Questa sera vogliamo pertanto anche noi rinnovare la nostra preghiera alla Vergine, non solo ringraziando il Signore di averci dato in questo luogo un segno della presenza materna di Maria accanto a noi ma anche cercando di approfondire la nostra devozione a Maria. Non dobbiamo infatti fermarci alla dimensione emotiva e sentimentale legata anche ad alcuni segni esterni, ma dobbiamo metterci alla scuola di Maria per vivere davvero il Vangelo nella vita di ogni giorno. Per essere devoti a Maria non basta ripetere alcune prassi tradizionali e alcuni gesti interiori, ma è necessario fare nostri gli atteggiamenti interiori con cui Lei ha saputo mettersi in rapporto con Dio e che ha espresso nel Magnificat, il cantico che l’evangelista Luca riporta nel suo Vangelo collegandolo all’incontro con la cugina Elisabetta. I gesti esteriori che noi facciamo, hanno valore nella misura in cui esprimono quanto viviamo nel nostro intimo. A nulla servono se non sono veri, cioè se non corrispondono a quanto viviamo nell’intimo. Questa corrispondenza non è scontata e dobbiamo sempre verificarla: per questo non dobbiamo ostentare la nostra religiosità facendoci forti delle nostre pratiche religiose. Il nostro rapporto con Dio si gioca nel segreto del cuore e credo che a questo si riferisca l’umiltà di Maria.

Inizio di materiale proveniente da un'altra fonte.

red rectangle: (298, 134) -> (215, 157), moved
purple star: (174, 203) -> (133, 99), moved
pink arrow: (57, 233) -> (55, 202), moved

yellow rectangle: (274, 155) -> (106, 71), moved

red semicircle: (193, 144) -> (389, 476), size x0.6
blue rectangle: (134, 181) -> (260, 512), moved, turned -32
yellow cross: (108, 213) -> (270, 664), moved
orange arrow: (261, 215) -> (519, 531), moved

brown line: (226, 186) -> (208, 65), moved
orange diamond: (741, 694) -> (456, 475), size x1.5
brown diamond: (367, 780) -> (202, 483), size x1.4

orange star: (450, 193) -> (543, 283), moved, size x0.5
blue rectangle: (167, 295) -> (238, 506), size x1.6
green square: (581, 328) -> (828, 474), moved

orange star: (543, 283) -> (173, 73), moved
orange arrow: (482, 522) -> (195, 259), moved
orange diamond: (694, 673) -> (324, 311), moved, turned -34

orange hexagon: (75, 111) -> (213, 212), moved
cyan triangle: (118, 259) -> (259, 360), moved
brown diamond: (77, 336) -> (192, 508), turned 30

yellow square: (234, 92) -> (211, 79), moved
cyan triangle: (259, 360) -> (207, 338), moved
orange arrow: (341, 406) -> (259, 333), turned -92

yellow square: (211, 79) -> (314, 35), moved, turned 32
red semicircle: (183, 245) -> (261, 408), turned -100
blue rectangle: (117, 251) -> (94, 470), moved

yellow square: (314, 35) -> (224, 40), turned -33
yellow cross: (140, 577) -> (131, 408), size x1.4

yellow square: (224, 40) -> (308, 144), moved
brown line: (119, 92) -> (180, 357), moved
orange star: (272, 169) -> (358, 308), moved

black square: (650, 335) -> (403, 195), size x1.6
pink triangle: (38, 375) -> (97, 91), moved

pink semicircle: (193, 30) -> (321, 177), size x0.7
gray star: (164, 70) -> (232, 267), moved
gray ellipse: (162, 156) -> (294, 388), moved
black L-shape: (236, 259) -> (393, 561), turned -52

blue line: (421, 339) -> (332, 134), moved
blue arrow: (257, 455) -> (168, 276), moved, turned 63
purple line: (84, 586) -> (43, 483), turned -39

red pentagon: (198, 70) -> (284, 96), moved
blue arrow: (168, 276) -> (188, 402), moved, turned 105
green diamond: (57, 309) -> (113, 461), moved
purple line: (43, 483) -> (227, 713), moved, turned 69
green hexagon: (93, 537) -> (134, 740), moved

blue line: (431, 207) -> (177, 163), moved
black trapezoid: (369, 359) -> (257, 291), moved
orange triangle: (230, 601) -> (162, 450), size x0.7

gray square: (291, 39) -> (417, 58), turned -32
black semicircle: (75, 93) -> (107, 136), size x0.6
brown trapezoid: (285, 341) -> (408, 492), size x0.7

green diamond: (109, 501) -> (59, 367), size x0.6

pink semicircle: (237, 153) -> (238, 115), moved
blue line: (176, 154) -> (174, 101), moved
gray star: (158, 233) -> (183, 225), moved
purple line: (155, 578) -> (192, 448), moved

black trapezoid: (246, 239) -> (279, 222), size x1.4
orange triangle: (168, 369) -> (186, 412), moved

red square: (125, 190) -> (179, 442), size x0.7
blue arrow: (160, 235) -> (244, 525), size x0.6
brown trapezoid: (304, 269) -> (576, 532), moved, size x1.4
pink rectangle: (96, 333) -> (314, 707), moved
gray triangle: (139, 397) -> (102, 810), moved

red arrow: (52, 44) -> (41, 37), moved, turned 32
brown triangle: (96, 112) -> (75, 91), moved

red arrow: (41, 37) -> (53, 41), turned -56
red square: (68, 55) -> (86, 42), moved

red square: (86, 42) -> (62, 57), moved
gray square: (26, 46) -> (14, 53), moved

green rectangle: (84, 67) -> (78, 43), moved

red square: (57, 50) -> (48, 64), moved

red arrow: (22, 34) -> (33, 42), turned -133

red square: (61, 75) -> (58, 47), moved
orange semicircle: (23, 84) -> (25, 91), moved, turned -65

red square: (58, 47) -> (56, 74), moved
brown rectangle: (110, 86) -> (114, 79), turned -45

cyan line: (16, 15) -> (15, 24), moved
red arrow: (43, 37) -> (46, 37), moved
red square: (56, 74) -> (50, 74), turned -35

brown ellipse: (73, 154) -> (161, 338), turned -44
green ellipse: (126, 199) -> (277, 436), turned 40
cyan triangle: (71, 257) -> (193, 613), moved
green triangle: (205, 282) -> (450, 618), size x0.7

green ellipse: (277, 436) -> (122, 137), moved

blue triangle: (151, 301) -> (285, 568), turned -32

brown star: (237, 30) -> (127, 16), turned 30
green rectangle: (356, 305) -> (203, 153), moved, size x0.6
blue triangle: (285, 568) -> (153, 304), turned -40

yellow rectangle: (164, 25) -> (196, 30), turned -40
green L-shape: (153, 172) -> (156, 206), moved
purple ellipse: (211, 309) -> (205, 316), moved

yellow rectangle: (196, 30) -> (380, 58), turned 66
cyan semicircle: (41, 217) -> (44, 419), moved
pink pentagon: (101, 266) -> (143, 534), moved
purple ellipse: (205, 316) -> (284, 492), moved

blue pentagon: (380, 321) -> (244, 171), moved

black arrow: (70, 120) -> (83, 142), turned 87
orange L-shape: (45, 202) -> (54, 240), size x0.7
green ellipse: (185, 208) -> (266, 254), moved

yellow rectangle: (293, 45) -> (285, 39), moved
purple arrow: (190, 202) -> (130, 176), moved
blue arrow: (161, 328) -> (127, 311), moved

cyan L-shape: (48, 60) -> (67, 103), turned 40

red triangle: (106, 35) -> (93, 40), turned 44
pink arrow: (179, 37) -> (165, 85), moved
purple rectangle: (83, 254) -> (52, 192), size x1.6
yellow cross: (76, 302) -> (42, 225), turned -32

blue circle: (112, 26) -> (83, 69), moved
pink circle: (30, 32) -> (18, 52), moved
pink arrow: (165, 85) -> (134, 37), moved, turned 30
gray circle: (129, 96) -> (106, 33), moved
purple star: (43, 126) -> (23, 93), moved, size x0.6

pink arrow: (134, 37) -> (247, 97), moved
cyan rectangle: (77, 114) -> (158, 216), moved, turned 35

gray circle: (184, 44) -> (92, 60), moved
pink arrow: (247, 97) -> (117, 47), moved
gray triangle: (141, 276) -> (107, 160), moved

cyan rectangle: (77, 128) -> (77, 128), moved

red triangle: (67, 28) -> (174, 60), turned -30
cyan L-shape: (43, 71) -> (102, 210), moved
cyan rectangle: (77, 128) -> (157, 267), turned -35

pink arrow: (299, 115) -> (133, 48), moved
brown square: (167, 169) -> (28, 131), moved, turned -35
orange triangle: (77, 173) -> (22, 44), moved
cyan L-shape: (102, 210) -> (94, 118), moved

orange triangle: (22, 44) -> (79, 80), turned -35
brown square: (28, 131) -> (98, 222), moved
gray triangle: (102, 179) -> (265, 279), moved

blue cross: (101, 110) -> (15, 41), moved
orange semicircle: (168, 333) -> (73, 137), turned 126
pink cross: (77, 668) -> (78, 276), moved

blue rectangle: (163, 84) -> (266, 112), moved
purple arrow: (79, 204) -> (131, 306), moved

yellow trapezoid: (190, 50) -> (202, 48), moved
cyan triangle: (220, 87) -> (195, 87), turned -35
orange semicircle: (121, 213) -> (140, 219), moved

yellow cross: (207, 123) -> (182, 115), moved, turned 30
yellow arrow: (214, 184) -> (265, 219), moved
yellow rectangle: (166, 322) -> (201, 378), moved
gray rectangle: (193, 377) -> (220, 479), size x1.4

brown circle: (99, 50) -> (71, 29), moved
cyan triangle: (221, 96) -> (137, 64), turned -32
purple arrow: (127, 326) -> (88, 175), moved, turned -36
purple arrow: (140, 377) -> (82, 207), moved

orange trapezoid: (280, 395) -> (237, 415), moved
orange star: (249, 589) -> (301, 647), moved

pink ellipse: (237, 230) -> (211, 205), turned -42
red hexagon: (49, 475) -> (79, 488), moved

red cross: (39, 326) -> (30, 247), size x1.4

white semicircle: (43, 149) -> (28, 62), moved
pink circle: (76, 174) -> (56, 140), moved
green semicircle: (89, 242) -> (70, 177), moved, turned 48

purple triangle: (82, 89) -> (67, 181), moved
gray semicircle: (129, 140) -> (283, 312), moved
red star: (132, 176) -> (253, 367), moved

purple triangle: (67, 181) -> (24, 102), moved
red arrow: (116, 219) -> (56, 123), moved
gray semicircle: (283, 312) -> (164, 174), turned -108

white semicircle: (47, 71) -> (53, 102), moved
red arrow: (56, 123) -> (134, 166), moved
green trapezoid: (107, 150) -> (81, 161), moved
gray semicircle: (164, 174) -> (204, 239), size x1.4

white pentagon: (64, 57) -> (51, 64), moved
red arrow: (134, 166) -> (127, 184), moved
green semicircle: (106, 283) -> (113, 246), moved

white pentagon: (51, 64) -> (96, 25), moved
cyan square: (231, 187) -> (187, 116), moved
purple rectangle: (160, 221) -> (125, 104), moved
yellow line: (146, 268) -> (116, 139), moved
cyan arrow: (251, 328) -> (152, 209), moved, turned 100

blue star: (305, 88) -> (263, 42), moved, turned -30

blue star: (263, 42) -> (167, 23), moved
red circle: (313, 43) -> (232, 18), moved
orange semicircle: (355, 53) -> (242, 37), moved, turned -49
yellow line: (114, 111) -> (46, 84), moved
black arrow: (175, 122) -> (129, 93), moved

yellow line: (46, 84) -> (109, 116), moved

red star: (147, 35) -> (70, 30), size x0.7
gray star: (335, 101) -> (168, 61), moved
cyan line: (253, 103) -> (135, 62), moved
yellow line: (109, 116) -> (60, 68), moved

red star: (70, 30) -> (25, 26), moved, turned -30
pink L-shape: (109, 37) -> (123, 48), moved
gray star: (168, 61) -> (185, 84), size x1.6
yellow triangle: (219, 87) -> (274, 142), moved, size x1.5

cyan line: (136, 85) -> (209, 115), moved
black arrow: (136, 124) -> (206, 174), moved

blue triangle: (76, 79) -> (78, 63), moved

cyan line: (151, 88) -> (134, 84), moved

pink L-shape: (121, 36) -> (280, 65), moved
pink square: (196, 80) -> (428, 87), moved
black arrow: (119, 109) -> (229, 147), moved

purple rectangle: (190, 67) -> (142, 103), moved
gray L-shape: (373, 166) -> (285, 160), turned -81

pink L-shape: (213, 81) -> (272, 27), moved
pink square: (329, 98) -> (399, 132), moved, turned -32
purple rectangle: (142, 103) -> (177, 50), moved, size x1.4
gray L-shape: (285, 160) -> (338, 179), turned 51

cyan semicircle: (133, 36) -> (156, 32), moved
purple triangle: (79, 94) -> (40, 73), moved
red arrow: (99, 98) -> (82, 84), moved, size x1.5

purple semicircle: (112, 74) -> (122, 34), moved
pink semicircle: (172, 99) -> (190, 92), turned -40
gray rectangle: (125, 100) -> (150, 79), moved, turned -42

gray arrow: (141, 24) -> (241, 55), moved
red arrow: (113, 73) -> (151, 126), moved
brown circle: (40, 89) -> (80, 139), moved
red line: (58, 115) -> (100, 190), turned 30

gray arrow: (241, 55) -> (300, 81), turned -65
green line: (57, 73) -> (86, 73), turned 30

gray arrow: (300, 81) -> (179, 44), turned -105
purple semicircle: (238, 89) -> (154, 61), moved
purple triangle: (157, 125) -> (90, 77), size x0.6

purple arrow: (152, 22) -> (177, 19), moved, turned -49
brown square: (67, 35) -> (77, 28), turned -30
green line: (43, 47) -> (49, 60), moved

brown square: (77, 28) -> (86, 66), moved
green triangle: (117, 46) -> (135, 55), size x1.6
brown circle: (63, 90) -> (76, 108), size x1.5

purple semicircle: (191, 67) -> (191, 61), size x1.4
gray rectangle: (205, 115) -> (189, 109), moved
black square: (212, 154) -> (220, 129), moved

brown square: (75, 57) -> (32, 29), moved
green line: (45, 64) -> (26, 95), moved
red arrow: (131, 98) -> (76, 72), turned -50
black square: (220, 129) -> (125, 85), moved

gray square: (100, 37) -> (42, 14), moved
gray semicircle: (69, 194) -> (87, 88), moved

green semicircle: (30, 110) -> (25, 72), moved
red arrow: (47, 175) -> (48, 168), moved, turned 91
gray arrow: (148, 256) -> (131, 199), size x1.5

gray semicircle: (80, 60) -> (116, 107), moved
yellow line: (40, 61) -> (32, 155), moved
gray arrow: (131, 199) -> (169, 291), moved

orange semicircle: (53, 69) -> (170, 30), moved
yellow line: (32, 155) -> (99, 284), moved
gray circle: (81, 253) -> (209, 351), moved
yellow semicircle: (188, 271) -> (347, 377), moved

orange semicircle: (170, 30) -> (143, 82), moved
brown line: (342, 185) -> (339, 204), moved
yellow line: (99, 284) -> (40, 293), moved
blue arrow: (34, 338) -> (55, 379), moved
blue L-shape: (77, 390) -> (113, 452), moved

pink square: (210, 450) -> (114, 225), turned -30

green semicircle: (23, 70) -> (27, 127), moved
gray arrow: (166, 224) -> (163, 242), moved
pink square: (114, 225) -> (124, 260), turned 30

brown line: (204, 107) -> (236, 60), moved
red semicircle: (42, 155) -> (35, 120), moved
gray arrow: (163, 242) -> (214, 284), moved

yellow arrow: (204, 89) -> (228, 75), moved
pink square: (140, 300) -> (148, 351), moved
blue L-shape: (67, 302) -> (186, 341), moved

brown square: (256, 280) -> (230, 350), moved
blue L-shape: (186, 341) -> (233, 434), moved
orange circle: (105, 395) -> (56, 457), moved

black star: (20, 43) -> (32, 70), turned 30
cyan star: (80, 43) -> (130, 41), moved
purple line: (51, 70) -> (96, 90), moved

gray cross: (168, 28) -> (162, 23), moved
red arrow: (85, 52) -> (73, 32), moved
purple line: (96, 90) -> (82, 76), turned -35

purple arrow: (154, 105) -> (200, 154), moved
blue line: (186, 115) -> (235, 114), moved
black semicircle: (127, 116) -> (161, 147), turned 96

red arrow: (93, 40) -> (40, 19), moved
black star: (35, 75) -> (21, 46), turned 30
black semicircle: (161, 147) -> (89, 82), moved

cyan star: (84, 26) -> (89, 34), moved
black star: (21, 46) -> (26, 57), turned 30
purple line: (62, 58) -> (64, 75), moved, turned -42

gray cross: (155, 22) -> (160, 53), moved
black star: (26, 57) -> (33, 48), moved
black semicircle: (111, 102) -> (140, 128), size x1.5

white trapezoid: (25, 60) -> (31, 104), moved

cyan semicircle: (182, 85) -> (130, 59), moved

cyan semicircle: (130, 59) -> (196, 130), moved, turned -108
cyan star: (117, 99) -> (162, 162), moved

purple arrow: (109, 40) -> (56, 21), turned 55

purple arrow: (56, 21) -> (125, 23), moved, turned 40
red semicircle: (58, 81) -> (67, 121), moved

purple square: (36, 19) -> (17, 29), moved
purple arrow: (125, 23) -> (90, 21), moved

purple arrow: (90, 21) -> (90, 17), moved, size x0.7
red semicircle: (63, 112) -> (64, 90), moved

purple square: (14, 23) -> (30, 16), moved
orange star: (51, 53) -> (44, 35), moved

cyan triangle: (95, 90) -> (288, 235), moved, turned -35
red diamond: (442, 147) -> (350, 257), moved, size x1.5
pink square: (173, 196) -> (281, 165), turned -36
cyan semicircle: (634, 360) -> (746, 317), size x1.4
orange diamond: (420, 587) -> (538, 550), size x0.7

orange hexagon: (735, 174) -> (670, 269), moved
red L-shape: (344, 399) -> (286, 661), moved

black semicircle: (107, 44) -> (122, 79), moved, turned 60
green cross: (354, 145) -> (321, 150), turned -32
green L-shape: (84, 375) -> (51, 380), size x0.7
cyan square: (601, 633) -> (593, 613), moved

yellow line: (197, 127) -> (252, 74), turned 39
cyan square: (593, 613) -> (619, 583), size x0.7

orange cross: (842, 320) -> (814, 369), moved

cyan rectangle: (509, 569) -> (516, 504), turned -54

Nel Magnificat ci colpisce la gioia di Maria, una gioia che scaturisce dall’umiltà: «L’anima mia magnifica il Signore e il mio spirito esulta in Dio mio Salvatore, perché ha guardato l’umiltà della sua serva». Maria percepisce lo sguardo di Dio su di lei perché riconosce di essere creatura, debole e limitata. Riconoscere il suo limite di creatura non la deprime ma è motivo di esultanza e di lode perché proprio accettando il proprio limite scopre la grandezza dell’amore di Dio e diventa capace di vedere le «grandi opere» che lui ha fatto in Lei.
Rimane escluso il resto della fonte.